(Dataset entries)
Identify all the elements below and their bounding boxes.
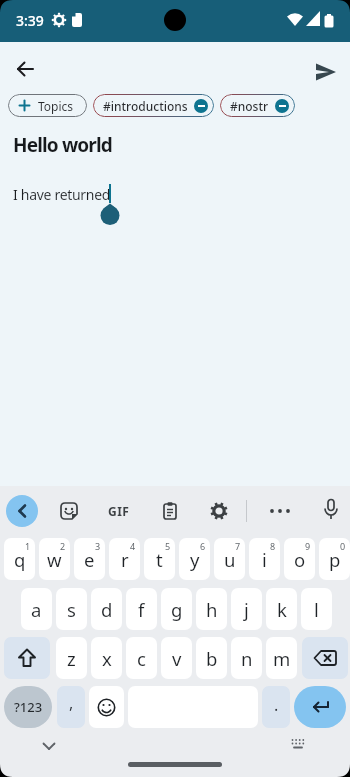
button[interactable]: n xyxy=(231,637,262,679)
button[interactable]: d xyxy=(91,588,122,630)
button[interactable]: m xyxy=(266,637,297,679)
button[interactable]: #nostr xyxy=(220,94,295,117)
button[interactable] xyxy=(206,498,232,524)
button[interactable] xyxy=(8,52,42,86)
staticText: , xyxy=(69,692,74,714)
staticText: e xyxy=(84,547,95,572)
staticText: i xyxy=(262,547,267,572)
button[interactable]: t xyxy=(144,538,175,580)
button[interactable] xyxy=(318,497,344,523)
button[interactable]: p xyxy=(319,538,350,580)
staticText: n xyxy=(241,646,253,671)
button[interactable]: r xyxy=(109,538,140,580)
button[interactable]: i xyxy=(249,538,280,580)
staticText: p xyxy=(329,547,341,572)
staticText: w xyxy=(47,547,62,572)
button[interactable] xyxy=(6,495,38,527)
button[interactable]: e xyxy=(74,538,105,580)
staticText: o xyxy=(294,547,306,572)
button[interactable]: j xyxy=(231,588,262,630)
staticText: j xyxy=(244,597,249,622)
button[interactable] xyxy=(157,498,182,523)
staticText: h xyxy=(206,597,218,622)
button[interactable]: b xyxy=(196,637,227,679)
button[interactable]: , xyxy=(57,686,85,728)
staticText: #nostr xyxy=(230,98,269,114)
staticText: I have returned xyxy=(13,185,111,204)
button[interactable]: #introductions xyxy=(93,94,214,117)
button[interactable]: . xyxy=(262,686,290,728)
button[interactable]: k xyxy=(266,588,297,630)
staticText: v xyxy=(172,646,182,671)
staticText: l xyxy=(314,597,319,622)
staticText: 5 xyxy=(165,540,171,552)
staticText: a xyxy=(31,597,42,622)
button[interactable] xyxy=(294,686,346,728)
staticText: s xyxy=(67,597,76,622)
staticText: b xyxy=(206,646,218,671)
button[interactable] xyxy=(302,637,348,679)
staticText: 1 xyxy=(25,540,31,552)
button[interactable] xyxy=(89,686,124,728)
button[interactable]: o xyxy=(284,538,315,580)
staticText: GIF xyxy=(108,503,130,519)
button[interactable] xyxy=(266,498,294,524)
staticText: ?123 xyxy=(14,698,43,716)
button[interactable]: v xyxy=(161,637,192,679)
button[interactable]: z xyxy=(56,637,87,679)
button[interactable]: x xyxy=(91,637,122,679)
staticText: 6 xyxy=(200,540,206,552)
staticText: 8 xyxy=(270,540,276,552)
staticText: 0 xyxy=(340,540,346,552)
staticText: t xyxy=(156,547,163,572)
staticText: y xyxy=(190,547,200,572)
button[interactable] xyxy=(308,54,344,90)
staticText: 4 xyxy=(130,540,136,552)
button[interactable] xyxy=(286,734,310,754)
staticText: Topics xyxy=(38,98,74,114)
button[interactable]: q xyxy=(4,538,35,580)
staticText: d xyxy=(101,597,113,622)
staticText: c xyxy=(137,646,146,671)
button[interactable]: GIF xyxy=(104,498,134,524)
staticText: k xyxy=(277,597,287,622)
staticText: #introductions xyxy=(103,98,188,114)
staticText: g xyxy=(171,597,183,622)
button[interactable]: h xyxy=(196,588,227,630)
button[interactable]: s xyxy=(56,588,87,630)
button[interactable] xyxy=(4,637,50,679)
button[interactable]: l xyxy=(301,588,332,630)
button[interactable]: a xyxy=(21,588,52,630)
staticText: Hello world xyxy=(13,132,112,158)
staticText: 3:39 xyxy=(16,11,44,30)
button[interactable]: w xyxy=(39,538,70,580)
button[interactable]: f xyxy=(126,588,157,630)
staticText: 3 xyxy=(95,540,101,552)
button[interactable]: Topics xyxy=(8,94,87,117)
button[interactable]: u xyxy=(214,538,245,580)
staticText: z xyxy=(67,646,76,671)
staticText: r xyxy=(121,547,129,572)
button[interactable]: g xyxy=(161,588,192,630)
staticText: 2 xyxy=(60,540,66,552)
staticText: . xyxy=(274,694,279,716)
staticText: u xyxy=(224,547,236,572)
staticText: 9 xyxy=(305,540,311,552)
staticText: f xyxy=(138,597,145,622)
staticText: q xyxy=(14,547,26,572)
staticText: 7 xyxy=(235,540,241,552)
button[interactable] xyxy=(36,736,62,756)
button[interactable]: y xyxy=(179,538,210,580)
button[interactable]: ?123 xyxy=(4,686,52,728)
staticText: m xyxy=(273,646,291,671)
button[interactable] xyxy=(56,498,82,524)
button[interactable]: c xyxy=(126,637,157,679)
staticText: x xyxy=(102,646,112,671)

● **YOUR ASSIGNMENT**:
Your copy should match every entry above exactly and contain no pictures.

● **EXERCISE ANSWER**:
Identify all the elements below and their bounding boxes.
button[interactable]: n xyxy=(231,637,262,679)
button[interactable]: d xyxy=(91,588,122,630)
button[interactable]: m xyxy=(266,637,297,679)
button[interactable]: #nostr xyxy=(220,94,295,117)
button[interactable] xyxy=(206,498,232,524)
button[interactable] xyxy=(8,52,42,86)
staticText: , xyxy=(69,692,74,714)
staticText: e xyxy=(84,547,95,572)
staticText: i xyxy=(262,547,267,572)
button[interactable]: t xyxy=(144,538,175,580)
button[interactable] xyxy=(318,497,344,523)
button[interactable]: p xyxy=(319,538,350,580)
staticText: n xyxy=(241,646,253,671)
button[interactable]: r xyxy=(109,538,140,580)
button[interactable]: i xyxy=(249,538,280,580)
staticText: p xyxy=(329,547,341,572)
staticText: w xyxy=(47,547,62,572)
button[interactable] xyxy=(6,495,38,527)
button[interactable]: e xyxy=(74,538,105,580)
staticText: o xyxy=(294,547,306,572)
button[interactable]: j xyxy=(231,588,262,630)
staticText: j xyxy=(244,597,249,622)
button[interactable] xyxy=(157,498,182,523)
staticText: h xyxy=(206,597,218,622)
button[interactable]: b xyxy=(196,637,227,679)
button[interactable]: , xyxy=(57,686,85,728)
staticText: #nostr xyxy=(230,98,269,114)
staticText: I have returned xyxy=(13,185,111,204)
button[interactable]: #introductions xyxy=(93,94,214,117)
button[interactable]: . xyxy=(262,686,290,728)
button[interactable]: k xyxy=(266,588,297,630)
staticText: v xyxy=(172,646,182,671)
staticText: l xyxy=(314,597,319,622)
staticText: 5 xyxy=(165,540,171,552)
staticText: a xyxy=(31,597,42,622)
button[interactable] xyxy=(294,686,346,728)
staticText: s xyxy=(67,597,76,622)
staticText: b xyxy=(206,646,218,671)
button[interactable] xyxy=(302,637,348,679)
staticText: 1 xyxy=(25,540,31,552)
button[interactable] xyxy=(89,686,124,728)
button[interactable]: o xyxy=(284,538,315,580)
staticText: GIF xyxy=(108,503,130,519)
button[interactable] xyxy=(266,498,294,524)
staticText: ?123 xyxy=(14,698,43,716)
button[interactable]: v xyxy=(161,637,192,679)
button[interactable]: z xyxy=(56,637,87,679)
button[interactable]: x xyxy=(91,637,122,679)
staticText: 6 xyxy=(200,540,206,552)
staticText: 8 xyxy=(270,540,276,552)
staticText: 0 xyxy=(340,540,346,552)
staticText: t xyxy=(156,547,163,572)
staticText: y xyxy=(190,547,200,572)
button[interactable] xyxy=(308,54,344,90)
staticText: 4 xyxy=(130,540,136,552)
button[interactable] xyxy=(286,734,310,754)
staticText: Topics xyxy=(38,98,74,114)
button[interactable]: q xyxy=(4,538,35,580)
staticText: d xyxy=(101,597,113,622)
staticText: c xyxy=(137,646,146,671)
button[interactable]: GIF xyxy=(104,498,134,524)
staticText: k xyxy=(277,597,287,622)
staticText: #introductions xyxy=(103,98,188,114)
staticText: g xyxy=(171,597,183,622)
button[interactable]: h xyxy=(196,588,227,630)
button[interactable]: s xyxy=(56,588,87,630)
button[interactable] xyxy=(4,637,50,679)
button[interactable]: l xyxy=(301,588,332,630)
button[interactable]: a xyxy=(21,588,52,630)
staticText: Hello world xyxy=(13,132,112,158)
staticText: 3:39 xyxy=(16,11,44,30)
button[interactable]: w xyxy=(39,538,70,580)
button[interactable]: f xyxy=(126,588,157,630)
staticText: 3 xyxy=(95,540,101,552)
button[interactable]: Topics xyxy=(8,94,87,117)
button[interactable]: u xyxy=(214,538,245,580)
staticText: z xyxy=(67,646,76,671)
staticText: r xyxy=(121,547,129,572)
button[interactable]: g xyxy=(161,588,192,630)
staticText: 2 xyxy=(60,540,66,552)
staticText: . xyxy=(274,694,279,716)
staticText: u xyxy=(224,547,236,572)
staticText: 9 xyxy=(305,540,311,552)
staticText: f xyxy=(138,597,145,622)
staticText: q xyxy=(14,547,26,572)
staticText: 7 xyxy=(235,540,241,552)
button[interactable] xyxy=(36,736,62,756)
button[interactable]: y xyxy=(179,538,210,580)
button[interactable]: ?123 xyxy=(4,686,52,728)
staticText: m xyxy=(273,646,291,671)
button[interactable] xyxy=(56,498,82,524)
button[interactable]: c xyxy=(126,637,157,679)
staticText: x xyxy=(102,646,112,671)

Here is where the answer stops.